**ASSIGNMENT**. Please go through the records below and return every line holding the word "クリエイティブラボ".

**DATA SECTION**.
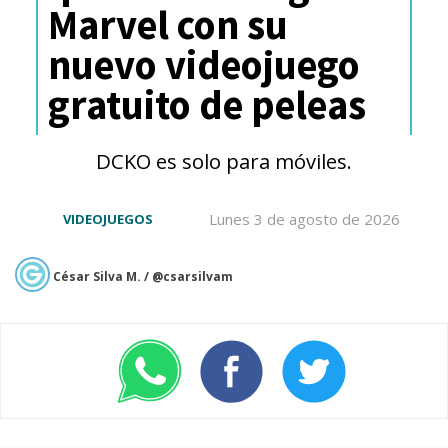
Marvel con su
nuevo videojuego
gratuito de peleas
DCKO es solo para móviles.
Lunes 3 de agosto de 2026
VIDEOJUEGOS
César Silva M. / @csarsilvam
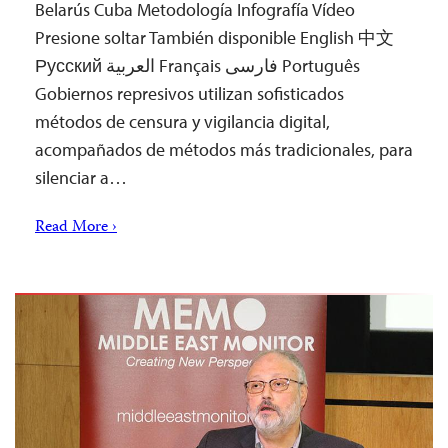
Belarús Cuba Metodología Infografía Vídeo
Presione soltar También disponible English 中文
Русский العربية Français فارسی Português
Gobiernos represivos utilizan sofisticados
métodos de censura y vigilancia digital,
acompañados de métodos más tradicionales, para
silenciar a…
Read More ›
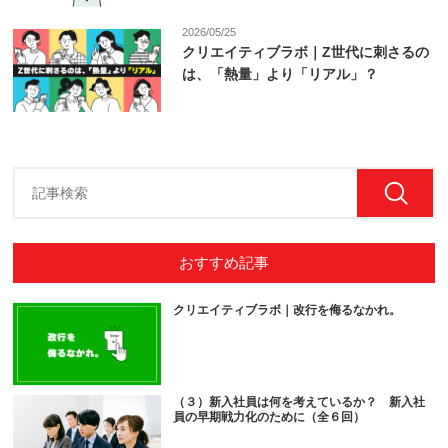
2026/05/25
クリエイティブラボ｜Z世代に刺さるの
は、「熱量」より「リアル」？
おすすめ記事
クリエイティブラボ｜改行を侮るなかれ。
（３）新入社員は何を考えているか？ 新入社
員の早期戦力化のために（全６回）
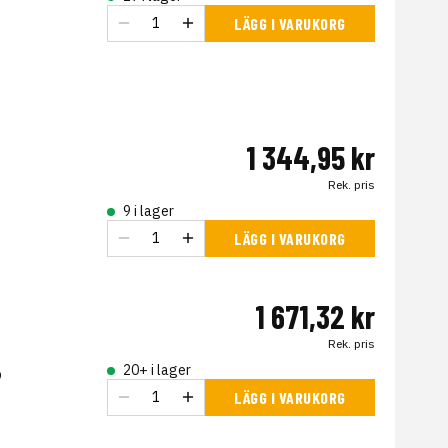
LÄGG I VARUKORG
1 344,95 kr
Rek. pris
9 i lager
LÄGG I VARUKORG
1 671,32 kr
Rek. pris
20+ i lager
9
LÄGG I VARUKORG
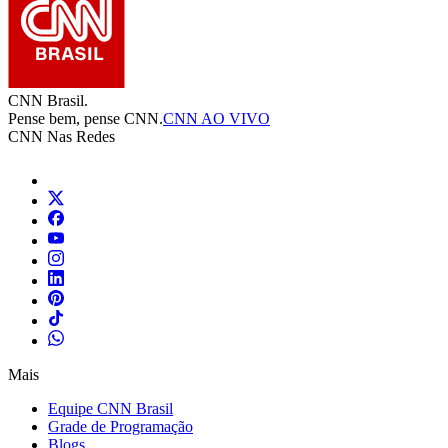
CNN Brasil.
Pense bem, pense CNN.
CNN AO VIVO
CNN Nas Redes
Mais
Equipe CNN Brasil
Grade de Programação
Blogs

**TASK SOLUTION**.
クリエイティブラボ｜Z世代に刺さるの
クリエイティブラボ｜改行を侮るなかれ。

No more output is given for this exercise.